(Page-level text extractions)
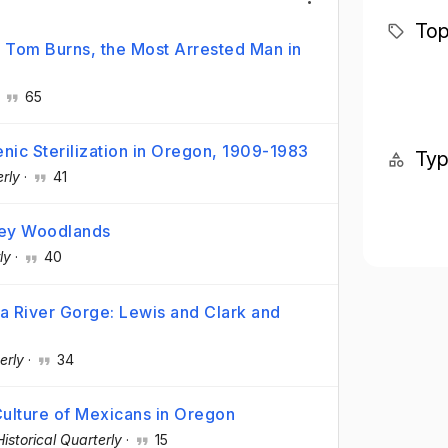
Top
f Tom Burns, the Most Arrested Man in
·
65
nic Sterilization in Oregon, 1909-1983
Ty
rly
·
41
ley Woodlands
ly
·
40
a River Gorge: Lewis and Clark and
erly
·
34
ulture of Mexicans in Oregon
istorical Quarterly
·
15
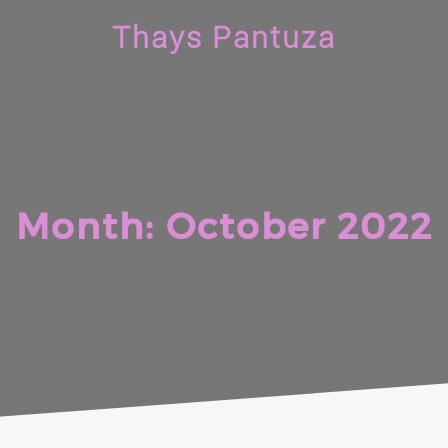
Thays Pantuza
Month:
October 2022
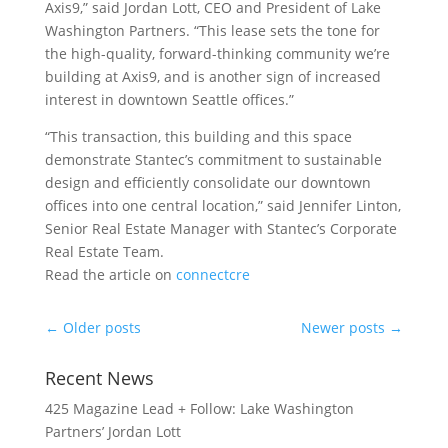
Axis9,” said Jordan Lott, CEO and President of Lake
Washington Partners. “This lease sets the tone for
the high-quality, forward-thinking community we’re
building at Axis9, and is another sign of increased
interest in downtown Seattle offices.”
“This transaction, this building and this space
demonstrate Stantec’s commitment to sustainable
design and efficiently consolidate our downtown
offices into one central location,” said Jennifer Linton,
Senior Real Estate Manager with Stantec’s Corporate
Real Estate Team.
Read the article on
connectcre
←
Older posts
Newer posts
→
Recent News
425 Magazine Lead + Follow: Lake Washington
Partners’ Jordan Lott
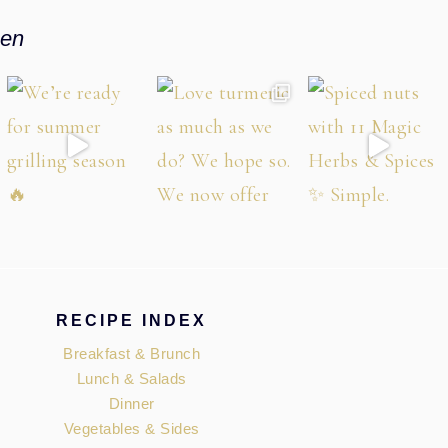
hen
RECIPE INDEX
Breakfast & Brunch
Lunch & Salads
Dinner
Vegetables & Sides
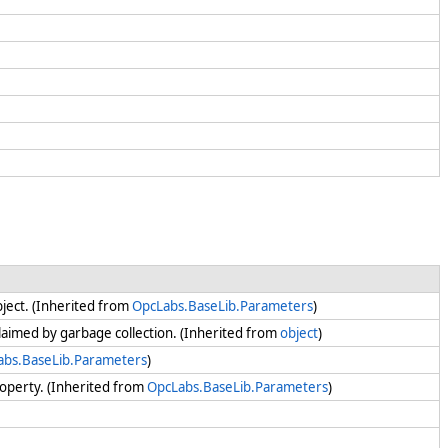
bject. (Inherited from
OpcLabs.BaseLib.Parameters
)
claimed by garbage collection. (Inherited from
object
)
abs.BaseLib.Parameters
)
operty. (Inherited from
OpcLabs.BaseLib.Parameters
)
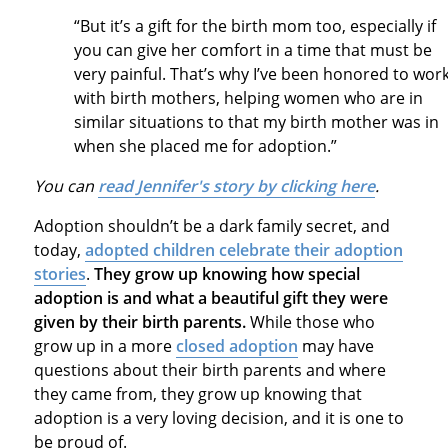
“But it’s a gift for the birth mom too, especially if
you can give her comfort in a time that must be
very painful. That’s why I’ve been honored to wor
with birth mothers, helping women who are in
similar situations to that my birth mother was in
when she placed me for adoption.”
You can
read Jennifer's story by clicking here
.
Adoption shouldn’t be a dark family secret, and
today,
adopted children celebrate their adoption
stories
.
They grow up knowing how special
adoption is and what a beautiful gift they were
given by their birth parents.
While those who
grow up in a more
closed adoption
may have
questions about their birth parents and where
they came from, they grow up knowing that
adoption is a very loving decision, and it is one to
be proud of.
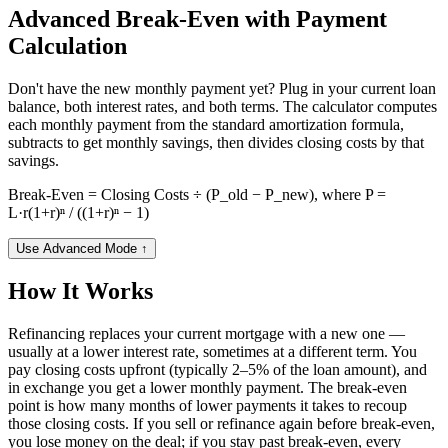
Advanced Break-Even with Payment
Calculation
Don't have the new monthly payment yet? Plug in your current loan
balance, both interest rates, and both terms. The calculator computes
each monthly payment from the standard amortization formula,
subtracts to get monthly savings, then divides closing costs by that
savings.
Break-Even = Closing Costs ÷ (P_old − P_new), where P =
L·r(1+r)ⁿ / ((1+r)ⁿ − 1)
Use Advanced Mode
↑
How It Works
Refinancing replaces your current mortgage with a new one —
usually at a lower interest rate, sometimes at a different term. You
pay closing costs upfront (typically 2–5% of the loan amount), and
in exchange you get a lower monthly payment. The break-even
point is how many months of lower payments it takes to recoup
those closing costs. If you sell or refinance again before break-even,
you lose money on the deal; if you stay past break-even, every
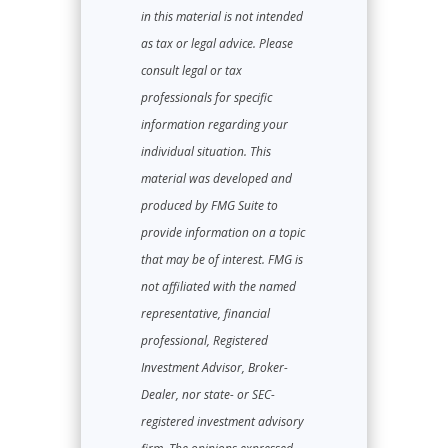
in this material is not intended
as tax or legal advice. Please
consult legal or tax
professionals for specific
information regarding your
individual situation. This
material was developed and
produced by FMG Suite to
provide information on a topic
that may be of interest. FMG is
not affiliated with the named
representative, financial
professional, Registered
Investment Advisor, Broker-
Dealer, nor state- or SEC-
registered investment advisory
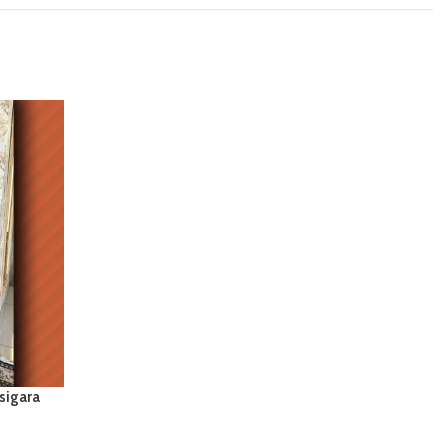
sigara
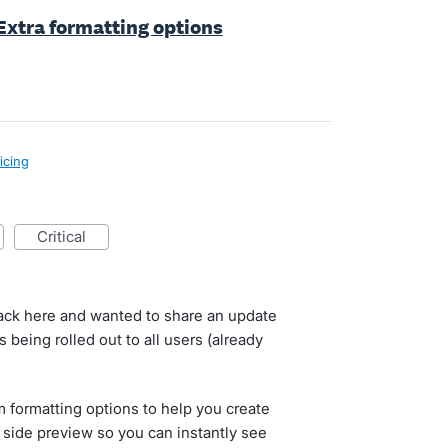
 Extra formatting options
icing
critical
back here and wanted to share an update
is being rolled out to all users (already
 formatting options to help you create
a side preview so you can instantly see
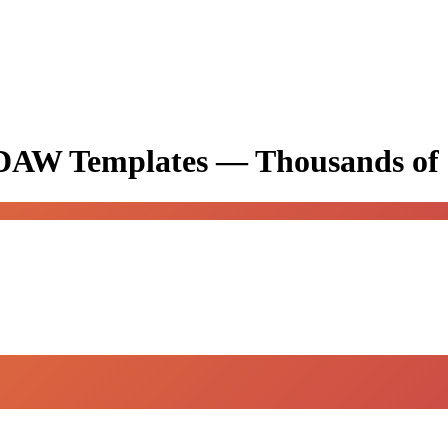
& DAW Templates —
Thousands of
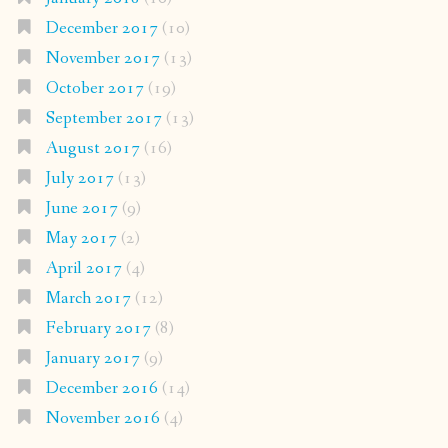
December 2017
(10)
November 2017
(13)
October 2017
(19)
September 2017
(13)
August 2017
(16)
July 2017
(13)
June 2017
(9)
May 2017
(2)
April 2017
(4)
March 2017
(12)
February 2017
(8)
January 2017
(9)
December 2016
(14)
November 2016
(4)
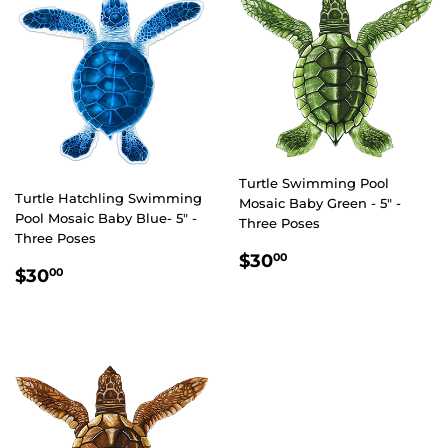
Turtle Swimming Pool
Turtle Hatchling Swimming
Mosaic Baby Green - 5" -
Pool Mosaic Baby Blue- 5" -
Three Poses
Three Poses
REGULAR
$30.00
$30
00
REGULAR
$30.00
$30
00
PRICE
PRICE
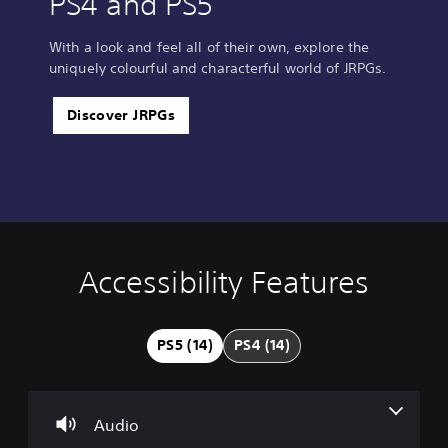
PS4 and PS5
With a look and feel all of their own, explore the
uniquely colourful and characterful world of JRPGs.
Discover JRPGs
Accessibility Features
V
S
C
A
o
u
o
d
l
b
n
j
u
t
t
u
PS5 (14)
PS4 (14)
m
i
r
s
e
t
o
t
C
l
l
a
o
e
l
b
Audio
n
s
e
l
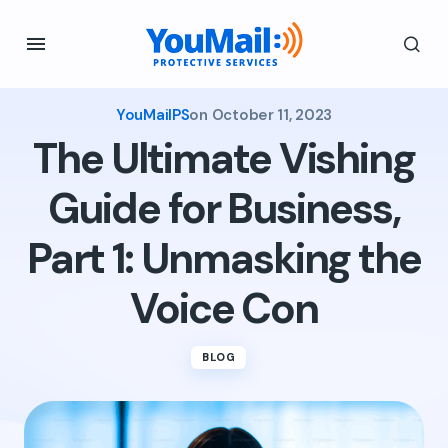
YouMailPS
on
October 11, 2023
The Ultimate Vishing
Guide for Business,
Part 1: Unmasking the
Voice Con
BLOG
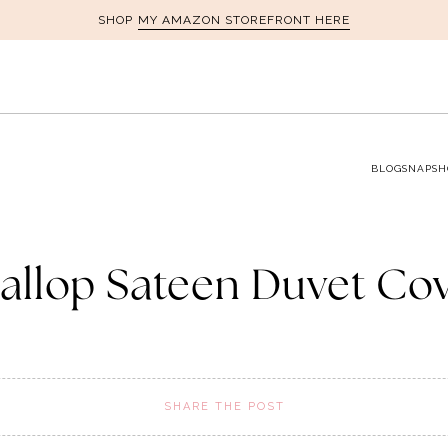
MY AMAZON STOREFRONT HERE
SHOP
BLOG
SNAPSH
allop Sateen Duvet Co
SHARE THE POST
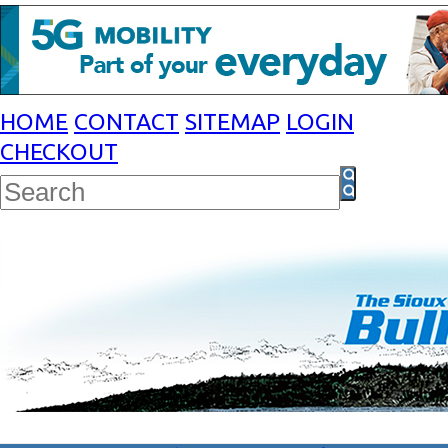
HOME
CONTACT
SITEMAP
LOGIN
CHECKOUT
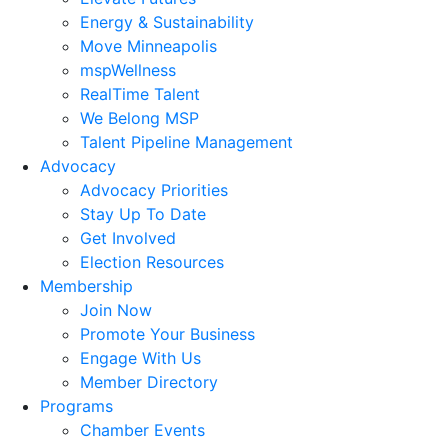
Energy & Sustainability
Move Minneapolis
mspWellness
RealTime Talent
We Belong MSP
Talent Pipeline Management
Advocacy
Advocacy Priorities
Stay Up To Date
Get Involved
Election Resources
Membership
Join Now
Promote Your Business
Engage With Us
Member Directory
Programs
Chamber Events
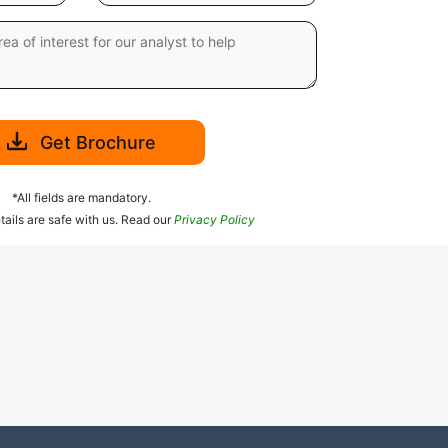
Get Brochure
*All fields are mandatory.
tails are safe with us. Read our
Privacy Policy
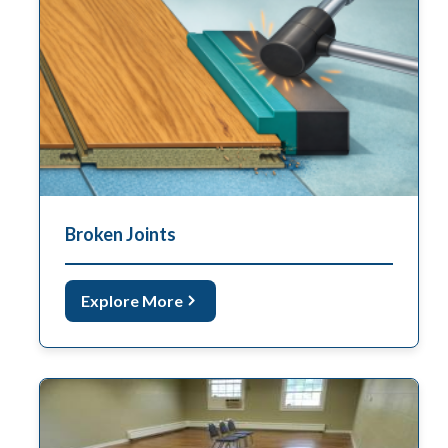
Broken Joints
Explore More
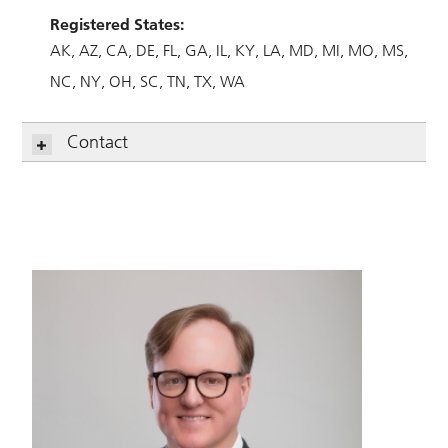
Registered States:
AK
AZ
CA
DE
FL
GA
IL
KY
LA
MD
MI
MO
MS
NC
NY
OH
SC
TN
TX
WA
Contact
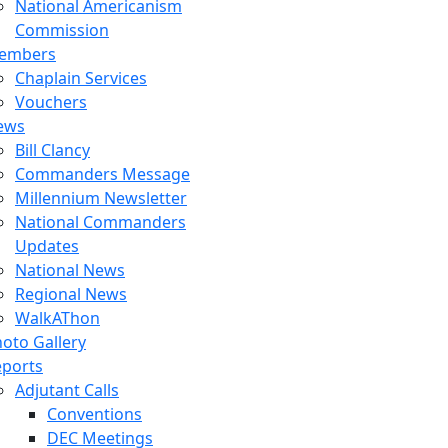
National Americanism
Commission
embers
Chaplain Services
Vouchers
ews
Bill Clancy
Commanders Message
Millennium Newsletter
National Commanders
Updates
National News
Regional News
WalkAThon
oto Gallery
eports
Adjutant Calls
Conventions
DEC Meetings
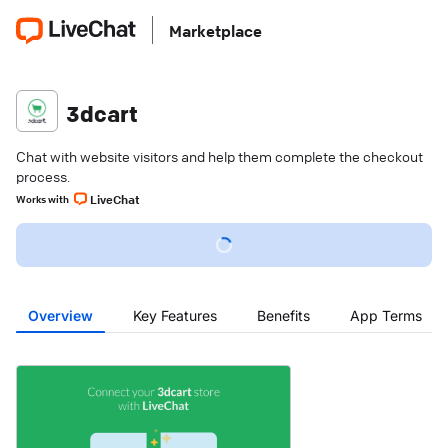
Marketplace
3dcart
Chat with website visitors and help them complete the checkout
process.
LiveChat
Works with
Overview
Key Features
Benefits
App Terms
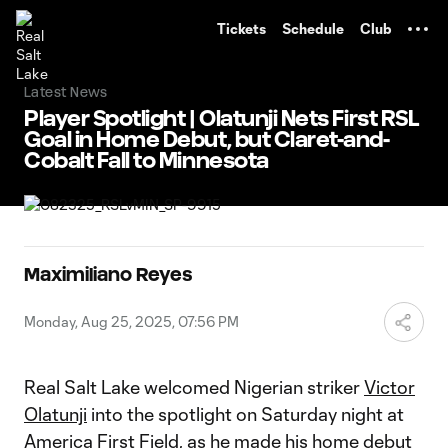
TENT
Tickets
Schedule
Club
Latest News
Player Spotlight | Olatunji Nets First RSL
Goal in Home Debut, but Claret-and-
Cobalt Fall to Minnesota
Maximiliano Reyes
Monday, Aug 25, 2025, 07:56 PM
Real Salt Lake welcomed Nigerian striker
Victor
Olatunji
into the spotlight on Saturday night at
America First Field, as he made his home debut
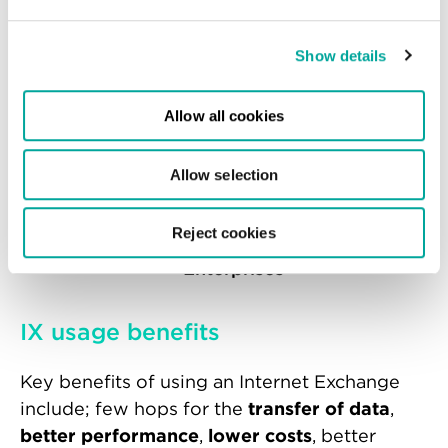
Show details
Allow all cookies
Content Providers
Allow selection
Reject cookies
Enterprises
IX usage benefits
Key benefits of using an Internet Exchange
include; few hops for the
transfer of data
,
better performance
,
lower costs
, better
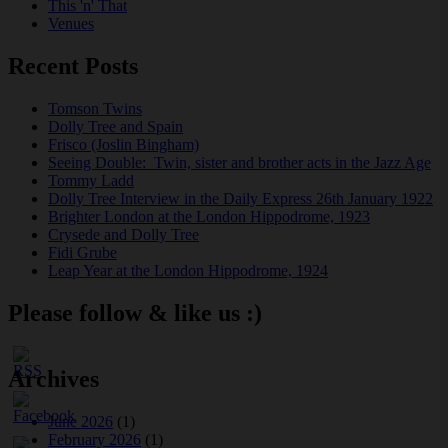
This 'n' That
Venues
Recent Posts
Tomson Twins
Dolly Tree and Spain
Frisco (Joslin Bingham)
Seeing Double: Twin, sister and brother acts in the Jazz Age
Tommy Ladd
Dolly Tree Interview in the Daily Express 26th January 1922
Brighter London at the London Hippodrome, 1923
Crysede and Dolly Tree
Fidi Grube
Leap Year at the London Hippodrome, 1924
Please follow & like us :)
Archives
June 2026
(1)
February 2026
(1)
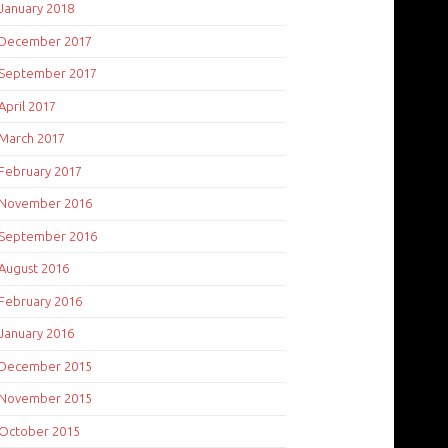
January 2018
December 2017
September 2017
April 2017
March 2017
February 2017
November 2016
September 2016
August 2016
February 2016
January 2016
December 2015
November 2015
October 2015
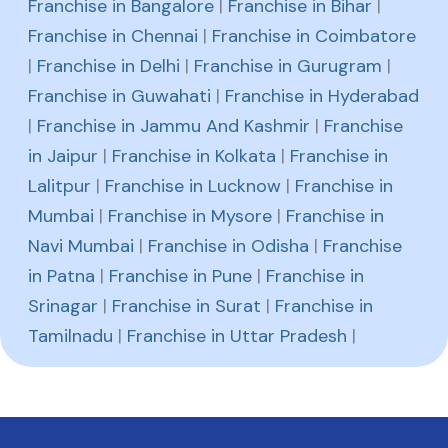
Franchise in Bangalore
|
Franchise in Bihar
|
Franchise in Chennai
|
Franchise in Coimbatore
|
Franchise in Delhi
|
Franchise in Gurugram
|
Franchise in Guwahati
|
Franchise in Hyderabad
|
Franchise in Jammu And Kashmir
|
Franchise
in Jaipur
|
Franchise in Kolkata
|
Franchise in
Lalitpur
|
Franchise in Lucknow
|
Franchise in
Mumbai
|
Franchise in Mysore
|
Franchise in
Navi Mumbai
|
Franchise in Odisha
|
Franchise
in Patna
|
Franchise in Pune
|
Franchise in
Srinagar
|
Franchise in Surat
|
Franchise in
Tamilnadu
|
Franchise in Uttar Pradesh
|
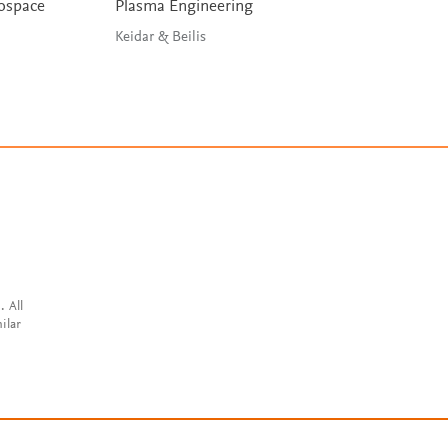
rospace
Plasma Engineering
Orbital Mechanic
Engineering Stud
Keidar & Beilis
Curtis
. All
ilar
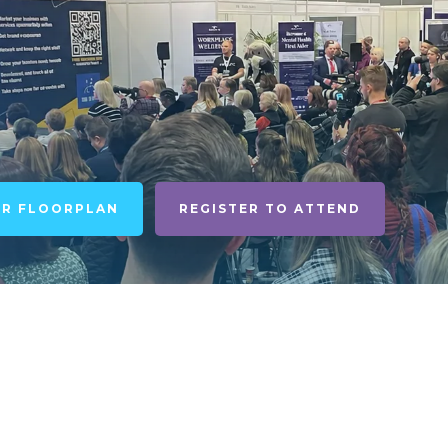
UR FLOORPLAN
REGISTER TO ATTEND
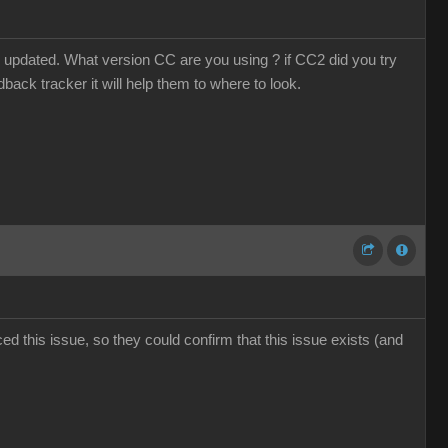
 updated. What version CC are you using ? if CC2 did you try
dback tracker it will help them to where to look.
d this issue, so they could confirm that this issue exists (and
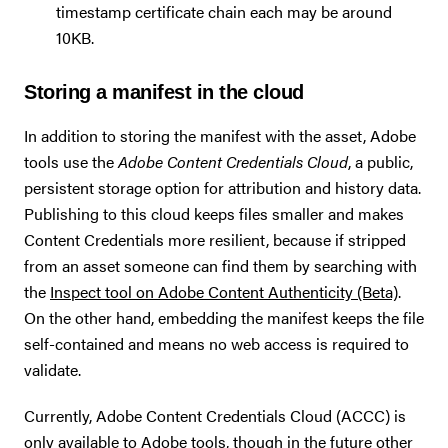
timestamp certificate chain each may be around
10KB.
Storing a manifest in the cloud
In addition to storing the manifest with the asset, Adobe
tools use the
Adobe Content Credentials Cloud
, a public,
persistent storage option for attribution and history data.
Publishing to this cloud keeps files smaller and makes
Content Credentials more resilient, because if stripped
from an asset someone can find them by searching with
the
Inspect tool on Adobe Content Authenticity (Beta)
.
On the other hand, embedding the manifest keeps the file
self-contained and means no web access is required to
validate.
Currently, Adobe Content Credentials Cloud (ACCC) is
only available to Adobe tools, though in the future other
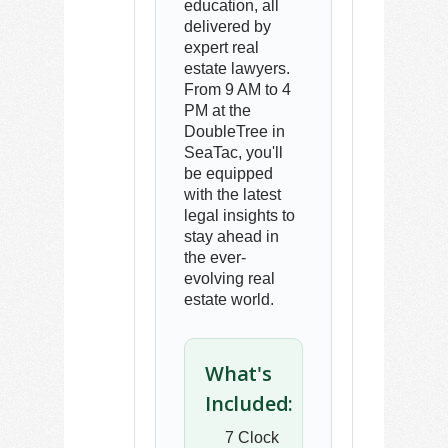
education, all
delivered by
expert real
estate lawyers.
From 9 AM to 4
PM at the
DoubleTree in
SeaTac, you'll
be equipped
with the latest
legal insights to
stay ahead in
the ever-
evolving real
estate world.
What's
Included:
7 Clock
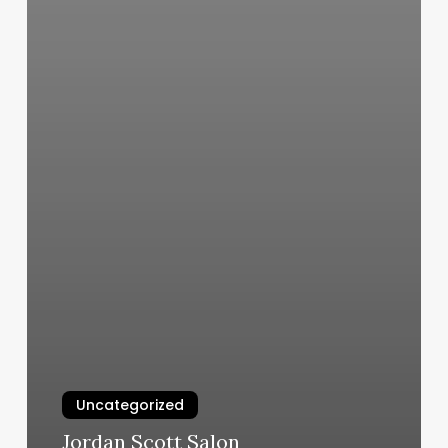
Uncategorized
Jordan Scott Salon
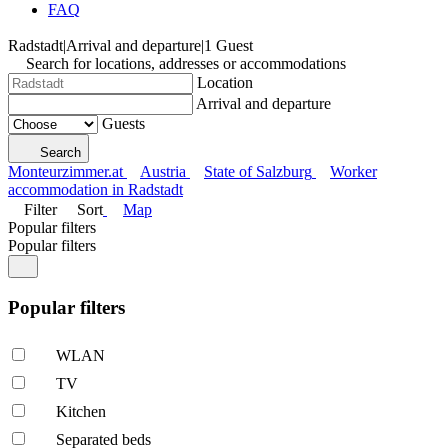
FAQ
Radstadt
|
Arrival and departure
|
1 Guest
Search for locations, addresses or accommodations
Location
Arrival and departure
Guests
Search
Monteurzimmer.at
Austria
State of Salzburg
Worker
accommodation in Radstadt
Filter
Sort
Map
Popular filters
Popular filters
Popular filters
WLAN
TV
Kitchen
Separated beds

Goal of the exercise: The lines needed run from the first line of the records through the line containing "grow up in a more", both included. Restate them word for word, without pictures.

Response area:
Top
f Tom Burns, the Most Arrested Man in
·
65
nic Sterilization in Oregon, 1909-1983
Ty
rly
·
41
ley Woodlands
ly
·
40
a River Gorge: Lewis and Clark and
erly
·
34
ulture of Mexicans in Oregon
istorical Quarterly
·
15
Thays Pantuza
Month:
October 2022
Axis9,” said Jordan Lott, CEO and President of Lake
Washington Partners. “This lease sets the tone for
the high-quality, forward-thinking community we’re
building at Axis9, and is another sign of increased
interest in downtown Seattle offices.”
“This transaction, this building and this space
demonstrate Stantec’s commitment to sustainable
design and efficiently consolidate our downtown
offices into one central location,” said Jennifer Linton,
Senior Real Estate Manager with Stantec’s Corporate
Real Estate Team.
Read the article on
connectcre
←
Older posts
Newer posts
→
Recent News
425 Magazine Lead + Follow: Lake Washington
Partners’ Jordan Lott
hen
RECIPE INDEX
Breakfast & Brunch
Lunch & Salads
Dinner
Vegetables & Sides
bject. (Inherited from
OpcLabs.BaseLib.Parameters
)
claimed by garbage collection. (Inherited from
object
)
abs.BaseLib.Parameters
)
operty. (Inherited from
OpcLabs.BaseLib.Parameters
)
“But it’s a gift for the birth mom too, especially if
you can give her comfort in a time that must be
very painful. That’s why I’ve been honored to wor
with birth mothers, helping women who are in
similar situations to that my birth mother was in
when she placed me for adoption.”
You can
read Jennifer's story by clicking here
.
Adoption shouldn’t be a dark family secret, and
today,
adopted children celebrate their adoption
stories
.
They grow up knowing how special
adoption is and what a beautiful gift they were
given by their birth parents.
While those who
grow up in a more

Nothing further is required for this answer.